Bee populations in Colombia and the globe are declining due to habitat loss, pesticide exposure, and climate change, and that decline threatens the Colombian food supply more directly than most public conversations about environmental protection acknowledge, since 75% of the world’s leading food crops and nearly 90% of wild flowering plant species depend at least partially on animal pollination, according to the Intergovernmental Science-Policy Platform on Biodiversity and Ecosystem Services (IPBES, the international scientific body that assesses the state of nature for governments worldwide).
No bees, no harvest: That is not a rhetorical warning but a production reality that Colombian coffee, cacao, avocado, and fruit growers already navigate every season.
Why Colombia’s agriculture depends on bees
The Food and Agriculture Organization of the United Nations (FAO) estimates that pollination services, the work that bees, butterflies, bats, and other animals perform when they transfer pollen from one flower to another and enable fruit and seed formation, contribute up to US$577 billion annually to the global food economy, with bees performing the largest single share of that work, and Colombia’s export agriculture sits precisely in the crop categories most dependent on that contribution.
The Federacion Nacional de Cafeteros (FNC) has documented that Coffea arabica, Colombia’s primary coffee export variety, produces yields up to 20% higher in plots with abundant bee presence compared to those where pollinator populations have declined, a gap that translates directly into farmer income, export volume, and the price Colombian coffee commands in international specialty markets, since a smaller harvest from the same acreage raises the cost per kilogram across the entire supply chain.

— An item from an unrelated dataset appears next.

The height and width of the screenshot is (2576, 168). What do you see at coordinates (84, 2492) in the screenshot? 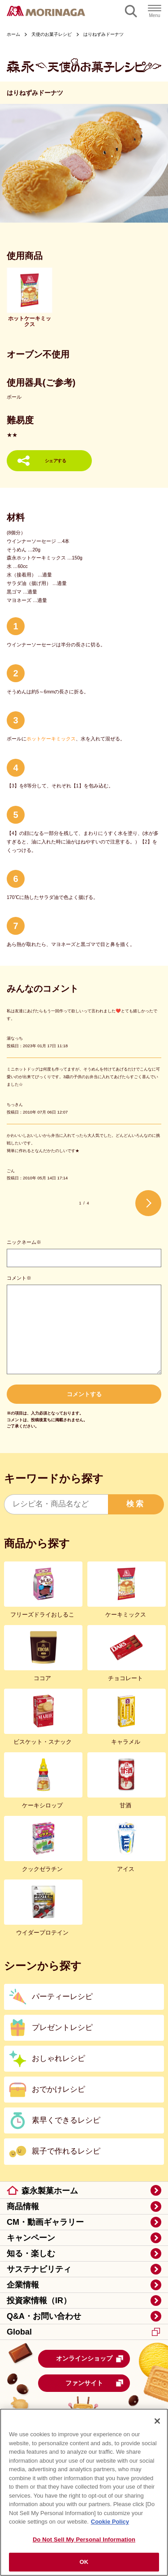
I see `[region]` at bounding box center [84, 2492].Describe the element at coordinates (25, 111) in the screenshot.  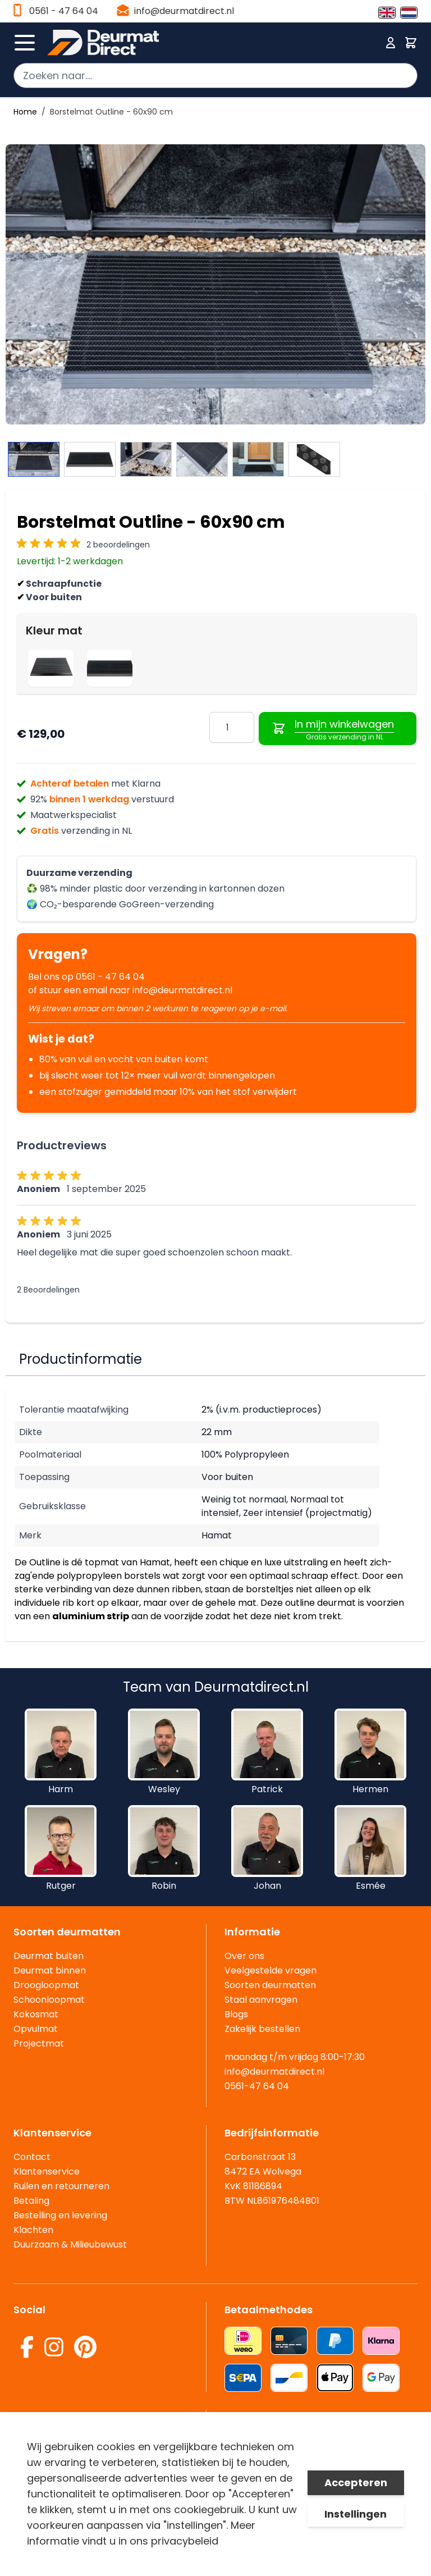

That 20% yield difference is not an abstract biodiversity statistic; it is the margin between a profitable harvest and a loss year for thousands of smallholder coffee farmers in Antioquia, Huila, and Nariño.
Three drivers converging on Colombian farms
Colombia’s Instituto de Investigacion de Recursos Biologicos Alexander von Humboldt identifies three overlapping pressures that push bee populations downward in the country’s main agricultural zones: Monoculture farming, meaning the cultivation of a single crop across large areas, which eliminates the year-round floral diversity bees need to maintain colony health.
The intensive use of neonicotinoids, a class of systemic insecticides that remain active inside plant tissue and harm bees that feed on treated pollen or nectar, even when application instructions appear on the label, and climate-driven disruptions to flowering calendars, where rising temperatures shift when plants bloom in ways that break the timing alignment between bee foraging cycles and available food sources.
These three factors reinforce each other in practice, since a monoculture plot treated with systemic pesticides during a climate-disrupted flowering season compounds the stress on bee colonies far beyond what any single factor would produce alone, and the coffee, cacao, and tropical fruit corridors in Colombia’s Andean foothills face all three simultaneously.
Policy commitments and the enforcement gap
Colombia ratified the Convention on Biological Diversity in 1994 and incorporated pollinator protection into its National Biodiversity Policy, yet environmental researchers at the Universidad Nacional de Colombia point out that restrictions on bee-toxic pesticides remain inconsistently enforced at the farm level, particularly in the Caribbean vegetable-growing corridor and the Andean coffee belt, where economic pressure to maximize short-term yields and limited access to technical assistance create conditions that biodiversity policy alone cannot correct without dedicated agricultural extension programs and monitoring.
In reality, three local practices that the FAO, the Alexander von Humboldt Institute, and Medellin’s metropolitan area recommend consistently produce measurable bee recovery results: Planting native flowering species to extend year-round food availability for pollinators, eliminating systemic insecticide use in residential and small-farm plots, and supporting the urban and peri-urban beekeeping programs that Medellin has promoted through community training since 2019, all of which require institutional follow-through rather than individual goodwill to reach the scale Colombia’s agricultural exposure demands.
No bees, no harvest describes a risk that Colombia’s biodiversity commitments acknowledge and its enforcement mechanisms have yet to fully address, and the gap between those two positions is where the country’s food security over the next two decades will be decided.